Segment Start: Exercise input
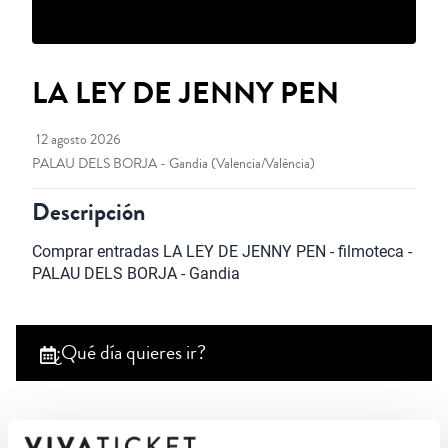
LA LEY DE JENNY PEN
12 agosto 2026
PALAU DELS BORJA - Gandia
(Valencia/València)
Descripción
Comprar entradas LA LEY DE JENNY PEN - filmoteca - 
PALAU DELS BORJA - Gandia
¿Qué día quieres ir?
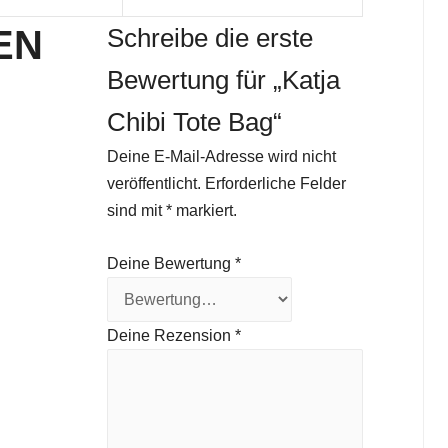
EN
Schreibe die erste
Bewertung für „Katja
Chibi Tote Bag“
Deine E-Mail-Adresse wird nicht
veröffentlicht.
Erforderliche Felder
sind mit
*
markiert.
Deine Bewertung
*
Deine Rezension
*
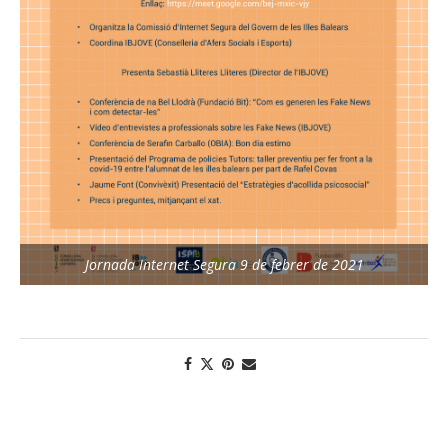
Jornada Internet Segura 9 de febrer de 2021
Segment End: Exercise input
Exercise brief ▸ Please transcribe exactly the lines from the one that contains "(Valencia/València)" through the closing line of the entries, with no pictures.

Expected answer ▸
(Valencia/València)
Descripción
Comprar entradas LA LEY DE JENNY PEN - filmoteca - 
PALAU DELS BORJA - Gandia
¿Qué día quieres ir?
EN
Schreibe die erste
Bewertung für „Katja
Chibi Tote Bag“
Deine E-Mail-Adresse wird nicht
veröffentlicht.
Erforderliche Felder
sind mit
*
markiert.
Deine Bewertung
*
Deine Rezension
*
Jornada Internet Segura 9 de febrer de 2021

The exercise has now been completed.